All he could think was Anya walking away from him, out of his life, and the very idea rattled his heart painfully… even if it had always been meant to be this way. After all she was a commoner, he was a Desmond. It was a miracle she had even joined Eden College to begin with, and for a long time he had assumed she didn’t belong there…. But she had risen above all obstacles, all expectations, and soared proudly, becoming an Imperial Scholar.


She had become such a pivotal part of his everyday life, he couldn’t imagine what it would be like to always look for her in a crowd that would always reject that brilliant, beautiful commoner girl who had somehow managed to be more noble-hearted and better educated than most elite families in Ostania.


He glanced at the only family picture he had put in a corner of his desk. His parents, his older brother and himself, ten years before.


In a rare moment of emotional vulnerability, which he only allowed himself because his friends were already sleeping, he took the framed picture to stare at it.


Demetrius was as cold as ever, his mother had the same silly-looking smile plastered on her face, but the corner of her eyes answered to that smile, making it a real one. He hadn’t seen his mother smile like that in years, although she gave a good imitation nowadays. His younger self was looking proudly at the camera, standing as tall as he possibly could, chest out to show his five Stella Stars. Damian just knew he has never smiled like that since that day. His father was as emotionless as could be, staring at the camera as if there was nothing to look at.


Damian had spent his whole life seeking his father’s approval and love. Everything he ever did was to make his father proud, to bring honour to the Desmond family name. After his father’s death, Damian never wondered what to do with his life, the answer was obvious: he’d make his father proud, even beyond death. It didn’t matter if he never received the praise he had craved for… He’d do it anyway. For the memory of his father, for his family, for all the Desmond.

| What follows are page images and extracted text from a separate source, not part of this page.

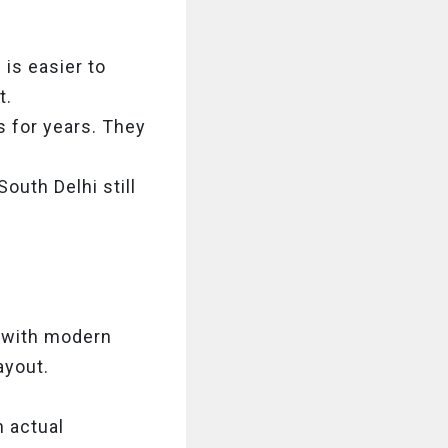
 is easier to
t.
 for years. They
outh Delhi still
p with modern
ayout.
 actual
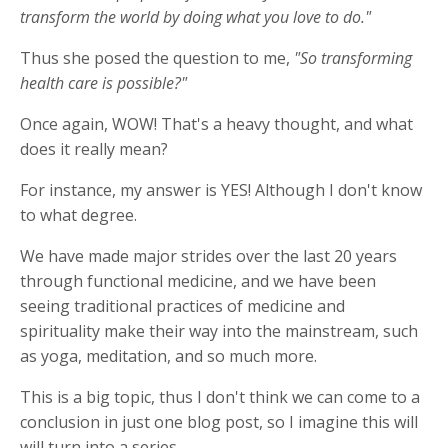
transform the world by doing what you love to do."
Thus she posed the question to me,
"So transforming
health care is possible?"
Once again, WOW! That's a heavy thought, and what
does it really mean?
For instance, my answer is YES! Although I don't know
to what degree.
We have made major strides over the last 20 years
through functional medicine, and we have been
seeing traditional practices of medicine and
spirituality make their way into the mainstream, such
as yoga, meditation, and so much more.
This is a big topic, thus I don't think we can come to a
conclusion in just one blog post, so I imagine this will
will turn into a series.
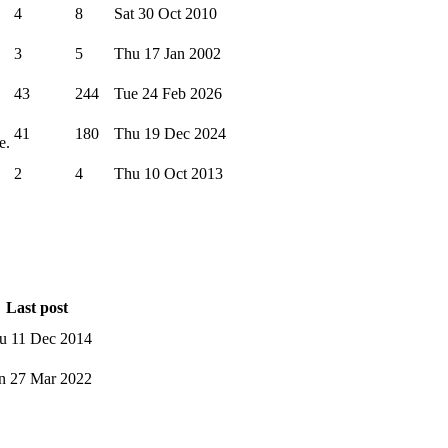
4
8
Sat 30 Oct 2010
3
5
Thu 17 Jan 2002
43
244
Tue 24 Feb 2026
41
180
Thu 19 Dec 2024
e.
2
4
Thu 10 Oct 2013
Last post
u 11 Dec 2014
n 27 Mar 2022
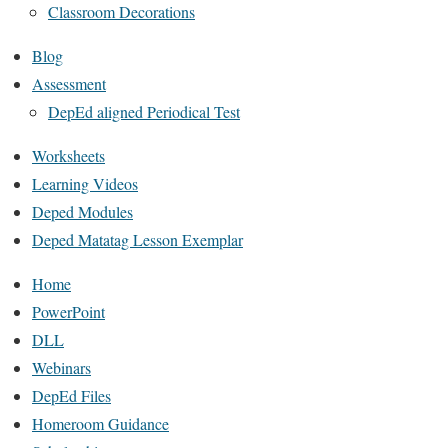
Classroom Decorations
Blog
Assessment
DepEd aligned Periodical Test
Worksheets
Learning Videos
Deped Modules
Deped Matatag Lesson Exemplar
Home
PowerPoint
DLL
Webinars
DepEd Files
Homeroom Guidance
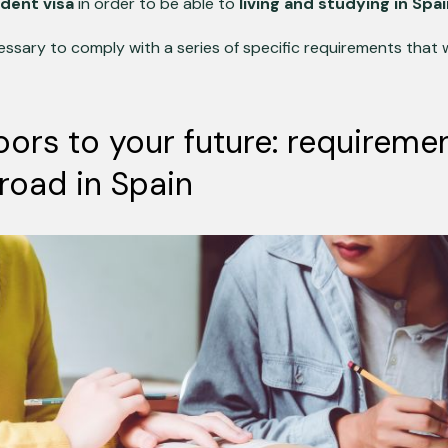
dent visa
in order to be able to
living and studying in Spa
ecessary to comply with a series of specific requirements that 
ors to your future: requiremen
road in Spain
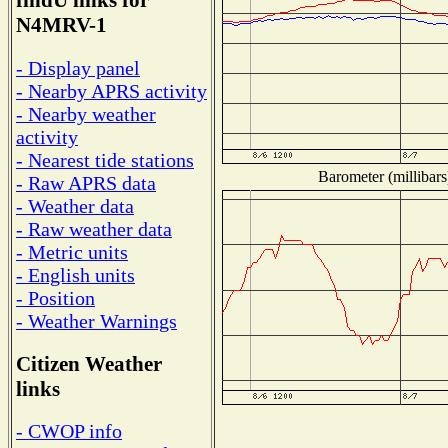
findU links for
N4MRV-1
- Display panel
- Nearby APRS activity
- Nearby weather
activity
- Nearest tide stations
Barometer (millibars
- Raw APRS data
- Weather data
- Raw weather data
- Metric units
- English units
- Position
- Weather Warnings
Citizen Weather
links
- CWOP info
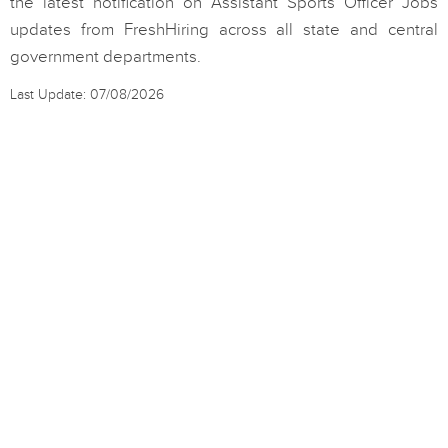
the latest notification on Assistant Sports Officer Jobs
updates from FreshHiring across all state and central
government departments.
Last Update: 07/08/2026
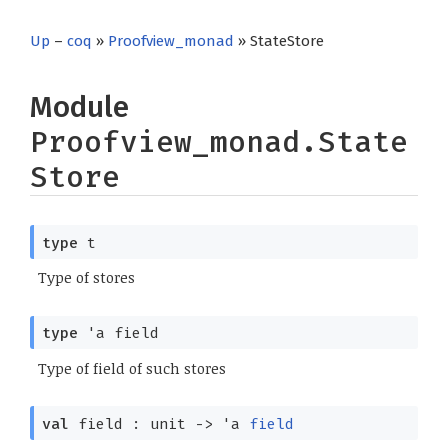
Up
–
coq
»
Proofview_monad
» StateStore
Module
Proofview_monad.State
Store
type
t
Type of stores
type
'a field
Type of field of such stores
val
field : unit
->
'a
field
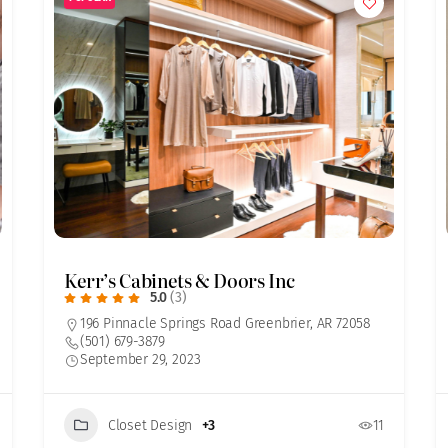
Kerr’s Cabinets & Doors Inc
5.0
(3)
196 Pinnacle Springs Road Greenbrier, AR 72058
(501) 679-3879
September 29, 2023
Closet Design
+3
11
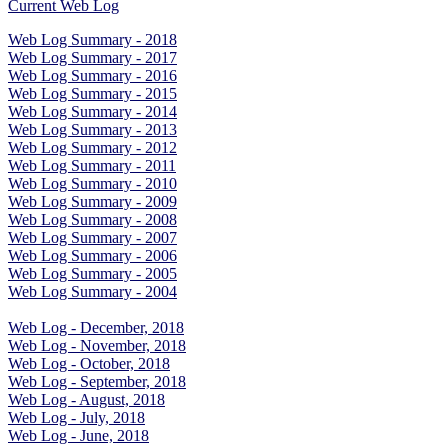
Current Web Log
Web Log Summary - 2018
Web Log Summary - 2017
Web Log Summary - 2016
Web Log Summary - 2015
Web Log Summary - 2014
Web Log Summary - 2013
Web Log Summary - 2012
Web Log Summary - 2011
Web Log Summary - 2010
Web Log Summary - 2009
Web Log Summary - 2008
Web Log Summary - 2007
Web Log Summary - 2006
Web Log Summary - 2005
Web Log Summary - 2004
Web Log - December, 2018
Web Log - November, 2018
Web Log - October, 2018
Web Log - September, 2018
Web Log - August, 2018
Web Log - July, 2018
Web Log - June, 2018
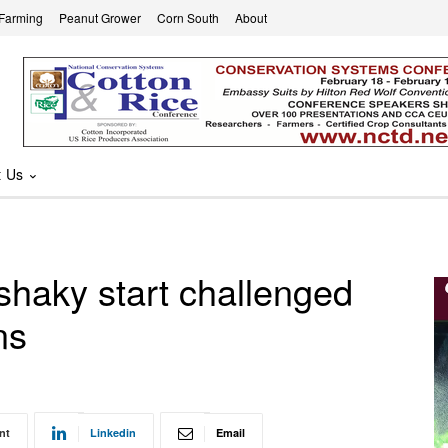
 Farming
Peanut Grower
Corn South
About
t Us
haky start challenged
ns
nt
Linkedin
Email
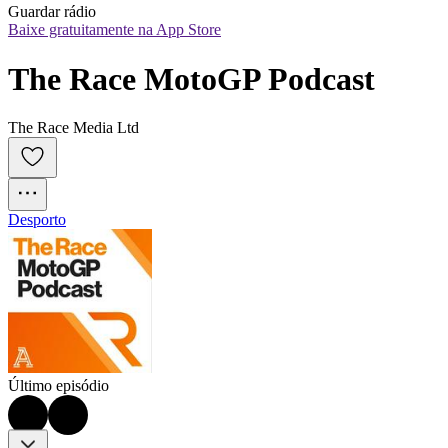
Guardar rádio
Baixe gratuitamente na App Store
The Race MotoGP Podcast
The Race Media Ltd
Desporto
Último episódio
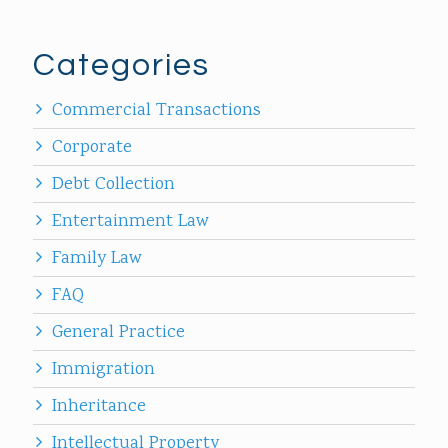
Categories
Commercial Transactions
Corporate
Debt Collection
Entertainment Law
Family Law
FAQ
General Practice
Immigration
Inheritance
Intellectual Property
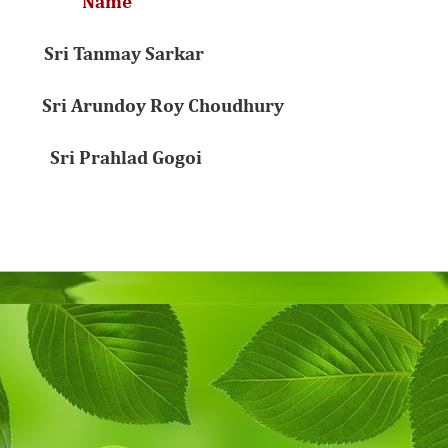
n Name
18 Sri Tanmay Sarkar
Sri Arundoy Roy Choudhury
Sri Prahlad Gogoi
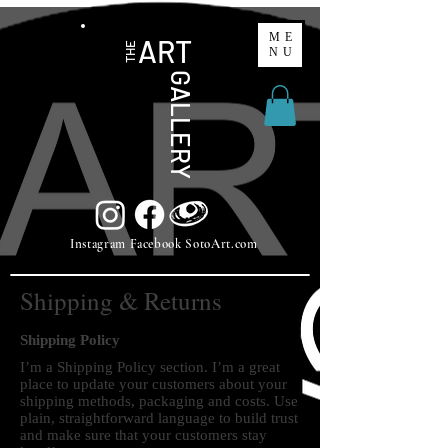
ME
ART
THE
NU
GALLERY
Instagram Facebook SotoArt.com
Shipping & Returns
Shipping Policy
I’m a Shipping Policy section. I’m a great
place to update your customers about your
shipping methods, packaging and costs. Use
plain, straightforward language to build trust
and make sure that your customers stay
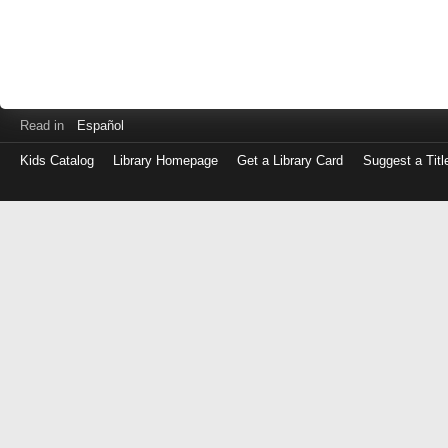
Read in
Español
Kids Catalog
Library Homepage
Get a Library Card
Suggest a Titl
Log
in
with
either
your
Library
Card
Number
or
EZ
Login
Library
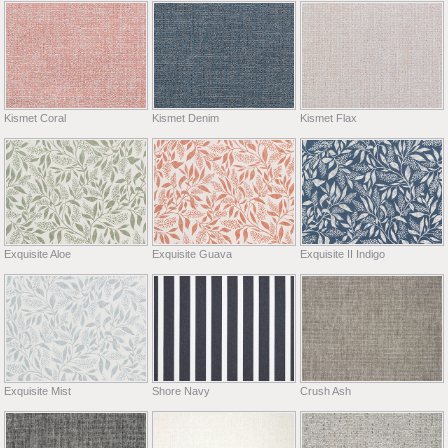
Kismet Coral
Kismet Denim
Kismet Flax
Exquisite Aloe
Exquisite Guava
Exquisite II Indigo
Exquisite Mist
Shore Navy
Crush Ash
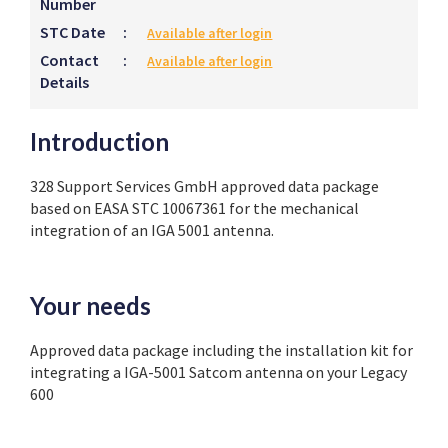
Number
STC Date
:
Available after login
Contact
:
Available after login
Details
Introduction
328 Support Services GmbH approved data package
based on EASA STC 10067361 for the mechanical
integration of an IGA 5001 antenna.
Your needs
Approved data package including the installation kit for
integrating a IGA-5001 Satcom antenna on your Legacy
600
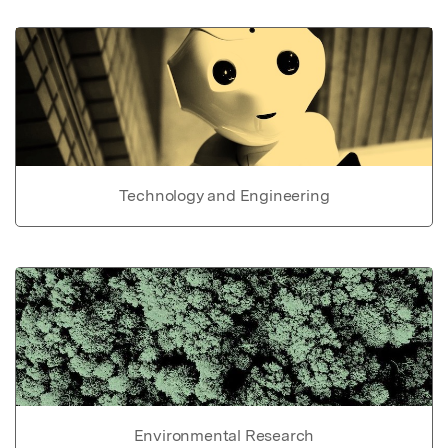
Technology and Engineering
Environmental Research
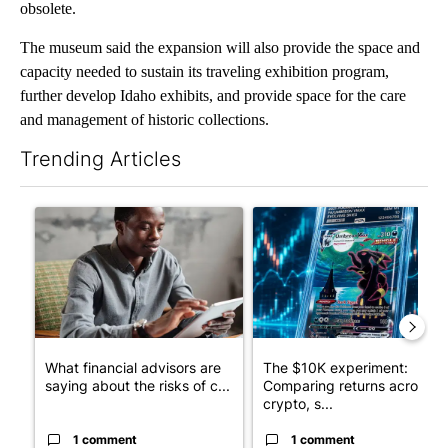
obsolete.
The museum said the expansion will also provide the space and
capacity needed to sustain its traveling exhibition program,
further develop Idaho exhibits, and provide space for the care
and management of historic collections.
Trending Articles
The following is a list of the most commented articles in the last 7
A trending article titled "What financial advisors are saying a
A trending article titled "Th
What financial advisors are
The $10K experiment:
saying about the risks of c...
Comparing returns across
crypto, s...
1 comment
1 comment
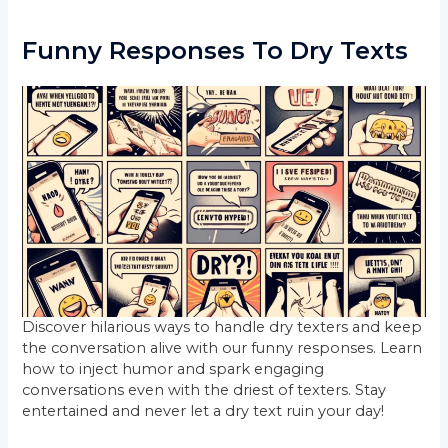
Funny Responses To Dry Texts
Discover hilarious ways to handle dry texters and keep
the conversation alive with our funny responses. Learn
how to inject humor and spark engaging
conversations even with the driest of texters. Stay
entertained and never let a dry text ruin your day!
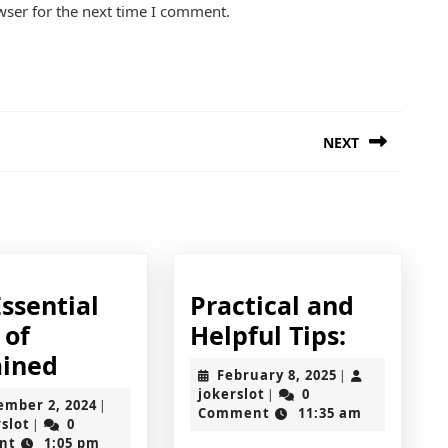
wser for the next time I comment.
NEXT
Next
post:
ssential
Practical and
Practica
 of
Helpful Tips:
The
and
ained
February
February 8, 2025
|
Essential
Helpful
jokerslot
8,
jokerslot
0
|
September
ember 2, 2024
|
2025
Comment
11:35 am
Laws
Tips:
jokerslot
2,
rslot
0
|
2024
nt
1:05 pm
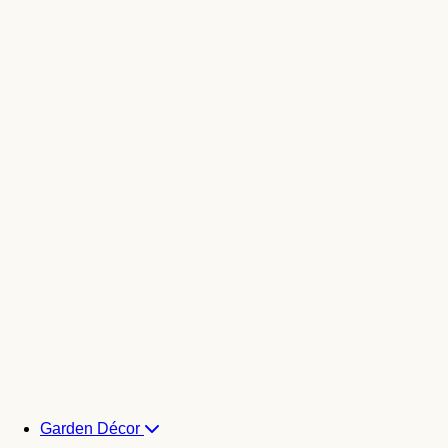
Garden Décor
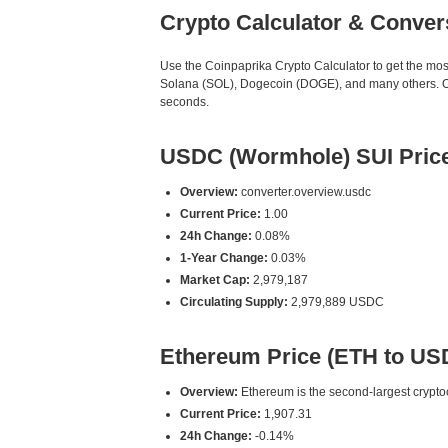
Crypto Calculator & Conver
Use the Coinpaprika Crypto Calculator to get the mo
Solana (SOL), Dogecoin (DOGE), and many others. Our
seconds.
USDC (Wormhole) SUI Pric
Overview:
converter.overview.usdc
Current Price:
1.00
24h Change:
0.08%
1-Year Change:
0.03%
Market Cap:
2,979,187
Circulating Supply:
2,979,889 USDC
Ethereum Price (ETH to US
Overview:
Ethereum is the second-largest cryptoc
Current Price:
1,907.31
24h Change:
-0.14%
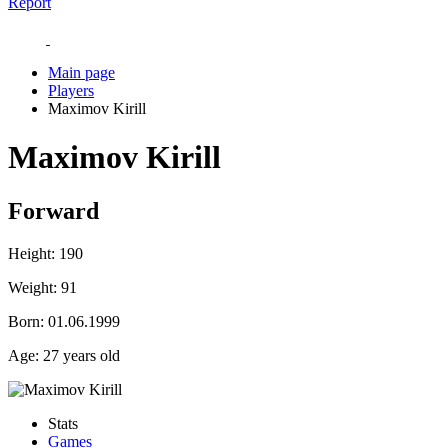
Report
Main page
Players
Maximov Kirill
Maximov Kirill
Forward
Height:
190
Weight:
91
Born:
01.06.1999
Age:
27 years old
Stats
Games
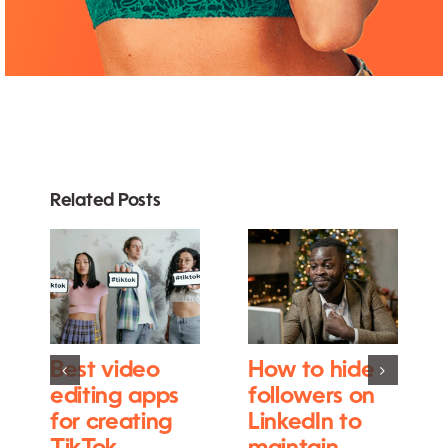
Related Posts
Best video
How to hide
editing apps
followers on
for creating
LinkedIn to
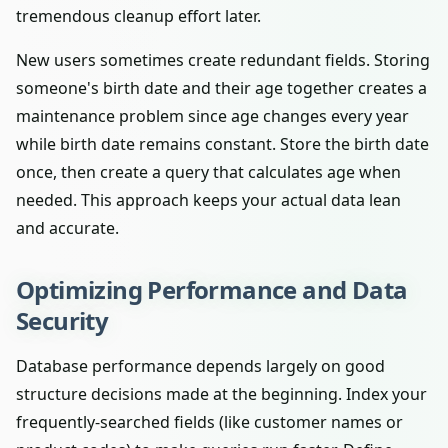
tremendous cleanup effort later.
New users sometimes create redundant fields. Storing
someone's birth date and their age together creates a
maintenance problem since age changes every year
while birth date remains constant. Store the birth date
once, then create a query that calculates age when
needed. This approach keeps your actual data lean
and accurate.
Optimizing Performance and Data
Security
Database performance depends largely on good
structure decisions made at the beginning. Index your
frequently-searched fields (like customer names or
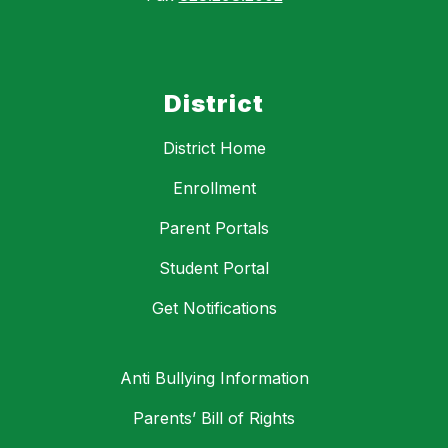
District
District Home
Enrollment
Parent Portals
Student Portal
Get Notifications
Anti Bullying Information
Parents’ Bill of Rights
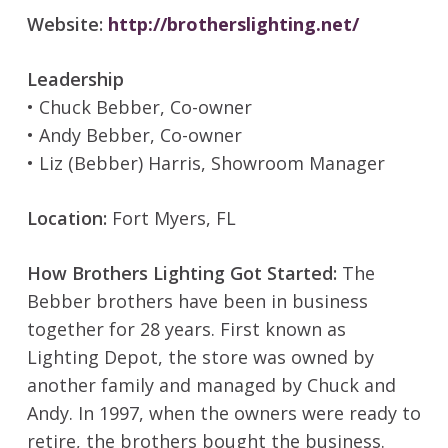
Website:
http://brotherslighting.net/
Leadership
• Chuck Bebber, Co-owner
• Andy Bebber, Co-owner
• Liz (Bebber) Harris, Showroom Manager
Location:
Fort Myers, FL
How Brothers Lighting Got Started:
The
Bebber brothers have been in business
together for 28 years. First known as
Lighting Depot, the store was owned by
another family and managed by Chuck and
Andy. In 1997, when the owners were ready to
retire, the brothers bought the business.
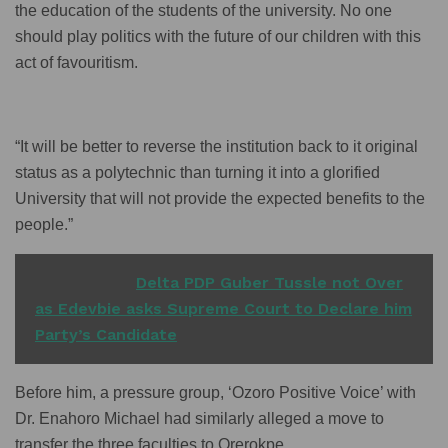
the education of the students of the university. No one
should play politics with the future of our children with this
act of favouritism.
“It will be better to reverse the institution back to it original
status as a polytechnic than turning it into a glorified
University that will not provide the expected benefits to the
people.”
READ ALSO
Delta PDP Guber Tussle not Over
as Edevbie asks Supreme Court to Declare him
Party’s Candidate
Before him, a pressure group, ‘Ozoro Positive Voice’ with
Dr. Enahoro Michael had similarly alleged a move to
transfer the three faculties to Orerokpe.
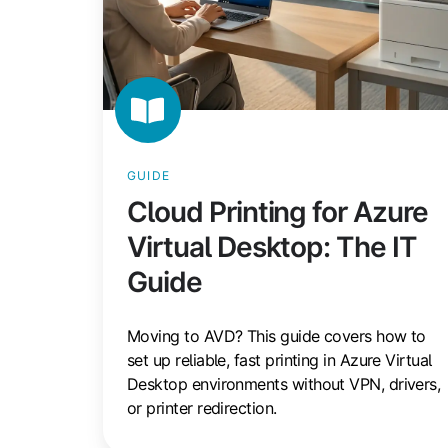
GUIDE
Cloud Printing for Azure
Virtual Desktop: The IT
Guide
Moving to AVD? This guide covers how to
set up reliable, fast printing in Azure Virtual
Desktop environments without VPN, drivers,
or printer redirection.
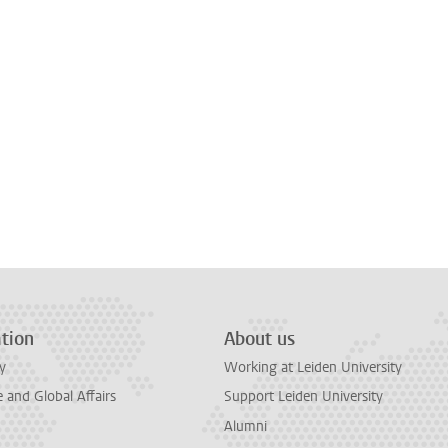
tion
About us
y
Working at Leiden University
and Global Affairs
Support Leiden University
Alumni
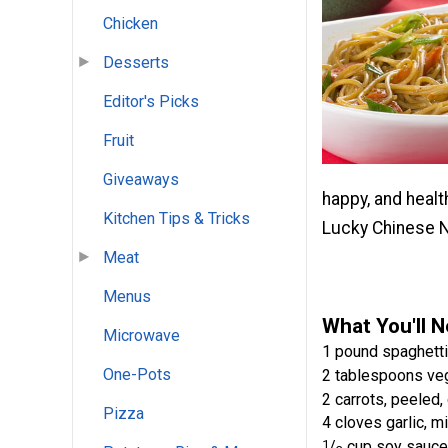
Chicken
Desserts
Editor's Picks
Fruit
Giveaways
happy, and healt
Kitchen Tips & Tricks
Lucky Chinese 
Meat
Menus
What You'll 
Microwave
1 pound spaghetti
One-Pots
2 tablespoons veg
2 carrots, peeled, 
Pizza
4 cloves garlic, m
1
/
cup soy sauce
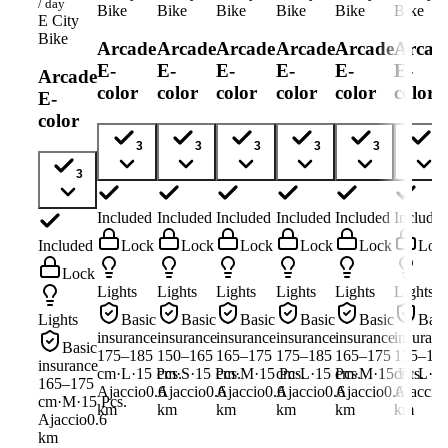
/ day
Bike
Bike
Bike
Bike
Bike
Bike
E City
Bike
Arcade
Arcade
Arcade
Arcade
Arcade
Arcad
E-
E-
E-
E-
E-
E-
Arcade
color
color
color
color
color
color
E-
color
3
3
3
3
3
3
3
Included
Included
Included
Included
Included
Include
Included
Lock
Lock
Lock
Lock
Lock
Loc
Lock
Lights
Lights
Lights
Lights
Lights
Lights
Lights
Basic
Basic
Basic
Basic
Basic
Basi
insurance
insurance
insurance
insurance
insurance
insuranc
Basic
175–185
150–165
165–175
175–185
165–175
175–18
insurance
cm
·
L
·
15
Pcs.
cm
·
S
·
15
Pcs.
cm
·
M
·
15
cm
Pcs.
·
L
·
15
Pcs.
cm
·
M
·
15
cm
Pcs.
·
L
·
1
165–175
Ajaccio
0.6
Ajaccio
0.6
Ajaccio
0.6
Ajaccio
0.6
Ajaccio
0.6
Ajaccio
cm
·
M
·
15
Pcs.
km
km
km
km
km
km
Ajaccio
0.6
km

His fingers reached for the pen again, brushing it. He looked back at the single word written.


He had never questioned what he’d become, what he’d do with his life. Was it hesitation he was feeling now? Now that he was so close to his goal?


No. I’m not hesitant, I’m not a coward. It’s just the nerves of being so close. Finally.


If he repeated those words often enough, perhaps he’ll convince himself to become a politician, like his father had been. It was the life he had built for himself; it was the only life he would allow himself to have.




A few days later, after giving the forms back to Professor Henderson, the students of Cecil Hall were told there would be a reception for their parents, in a month from now, to discuss family by family, with the professors, their goals’ intentions.


Among all the excited emotions and anxious thoughts, there was a gloomy one that Anya reacted to the most. She turned around, looking over her shoulder to see Damian staring out of the window. She was the only one who seemed to notice that Damian was not looking forward to that reception. For a short moment, she wondered if by any chance, another mind-reader would feel the same heaviness coming from her thoughts. But unfortunately, she was the only one with such powers.


And she was reminded that it was a lonesome burden.